Mamie followed him through the house to the little room he used as an estate office. Rain had brought hundreds of small toads onto the lawn. Mamie was always interested in this phenomenon because she could not imagine where the toads kept themselves when it was dry. She watched the toads assembling in the rain. It had something to do with insects, she
knew. When the rain stopped, the toads would disappear as if summoned away by a sorcerer.
McCully did not speak and because Mamie was diverted by the toads on the grass, she did not at first notice his silence or the stiff way that he stood behind his desk.
It was a
koa
wood desk made for McCully the year he had given a workshop to the high school. He had wanted those boys who did not do well in the academic classes, and this would have included most of them, to have the pleasure, tactile as well as emotional, that came from making something good with their hands, something that was not a furrow for sugar cane or a ditch for irrigation. The cabinetmakers he found to teach the boys were local Japanese artisans whose beautiful work, in a more sophisticated and acquisitive market, would have been sold in galleries rather than roadside garages. The boys must have recognized what it was that McCully had done, for by the end of that first year, they had made the desk for him.

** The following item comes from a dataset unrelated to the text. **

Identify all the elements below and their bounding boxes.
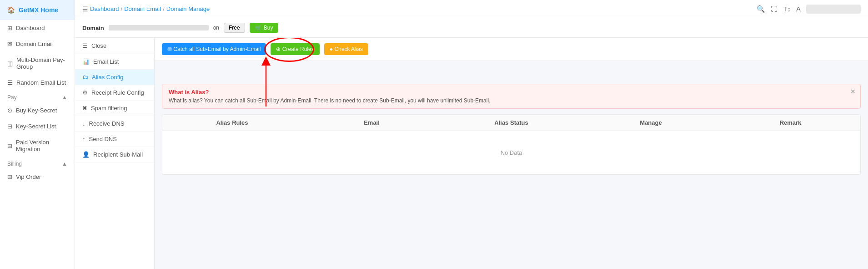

If it is possible, the desk grew more beautiful in those years it spent in McCully’s room. Perhaps it was the damp salt air, that air that turned new bicycles to rust two days after Christmas, that breathed mercifully on the lovely desk. It had grown more beautiful each year.
The boys who had made it were grown men now and one of the carpenters who had taught them, Mr. Yomashiro, was an old, old man, and because no one ever left the town, McCully would have seen these men all the time in the fields or in the town. None of them had become craftsmen or artists, and they were not unhappy doing the work their fathers had done before them, planting furrows and digging ditches.
McCully bent down, out of sight on the other side of the desk. “Did you do this?” Mamie heard him say.
She walked around the desk. He was squatting before a drawer, rubbing his fingers against the wood, not looking at her. She did not understand. She bent down next to him. He turned to look at her, close to him, as he reluctantly pulled his fingers away from the wood. There, in deep, precise letters were the words
MARY WILDING CLARKE
. It was her name.
Someone had gouged the letters with a strong knife or a chisel. It would have taken time to do it so clearly and deeply. There would have been shavings and sawdust and the sound of the tool scraping and digging. There would have been sufficient time to reconsider; to stop and run away after the first
M
. All of this became more and more clear to Mamie, as it had become clear to McCully.